In this article, we will take a look at volcanoes. So, how do they work?
First – let’s zero in on the structure of the Earth.
Imagine an egg - a firm shell, a mantle, a solid core. Inside the Earth, it looks like this:
The mantle’s temperature is extremely high - thousands of degrees. The closer to the core - the hotter. The pressure is high inside the planet due to its own weight which makes the mantle thick. It is stirred continuously due to the temperature difference. It’s like water boiling in a kettle but much slower.
The lithosphere is the shell, it includes the crust and the uppermost mantle. The mantle moves along the crust and so do the bits of the shell (tectonic plates). They can bump into or crawl over each other. By the way - that’s how mountains and mountain ranges appeared.

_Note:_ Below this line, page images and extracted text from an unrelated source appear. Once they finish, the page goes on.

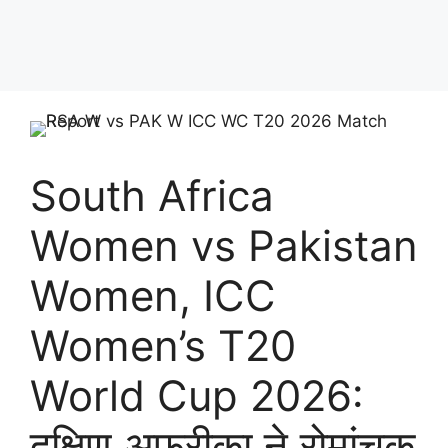
South Africa
Women vs Pakistan
Women, ICC
Women’s T20
World Cup 2026:
दक्षिण अफ्रीका ने रोमांचक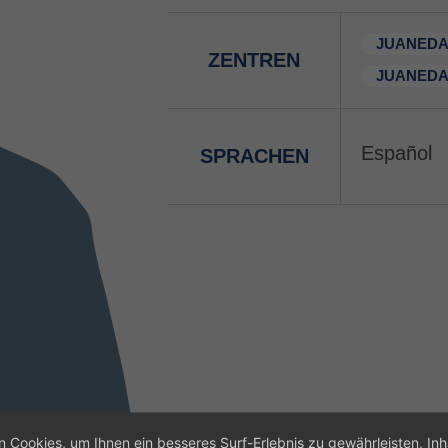
JUANEDA
ZENTREN
JUANEDA
Español
SPRACHEN
 Cookies, um Ihnen ein besseres Surf-Erlebnis zu gewährleisten, Inh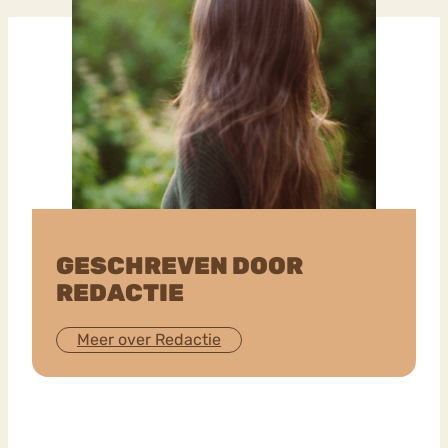
GESCHREVEN DOOR
REDACTIE
Meer over Redactie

The part of the plate which is underneath the other one after the collision submerges into the mantle and starts melting. That’s how magma is created. It’s a thick mass of melted measures with gases and water vapor.
Magma is lighter, that’s why it moves upwards and accumulates in the so-called magma chambers. They are located along the plate collision line.
Magma is accumulating more and more, occupying all the space available and moves up through the cracks. It’s like dough breaking through the top of the cooking pot.
Eruptions are often accompanied by explosions and bangs due to degassing. When you open a soda bottle it produces a bang and a small stream of smoke or even foam. Something like that occurs during an eruption.
In other words, magma is under pressure just like soda in the bottle. Magma breaks out at places where the core isn’t fully ‘shut’, blowing out the volcano’s cork. The firmer it is, the more powerful the eruption is.
Rising up, magma loses gases with water vapor and turns into lava.
When the valve or the ‘cork’ is blown out, the pressure in the upper part of the volcano drops sharply. In the lower part, where pressure is still high, gas bubbles appear (the higher it gets, the more bubbles there are). The bubbles move upwards taking magma with them. A foamy mass appears close to the top. Magma degassing is over at the top where, after bursting away, it turns into lava, ashes, hot gases, water vapor and rubble.
The pressure at the chamber drops and the eruption stops. Thus, the more powerful the first outburst is, the shorter the whole process will be.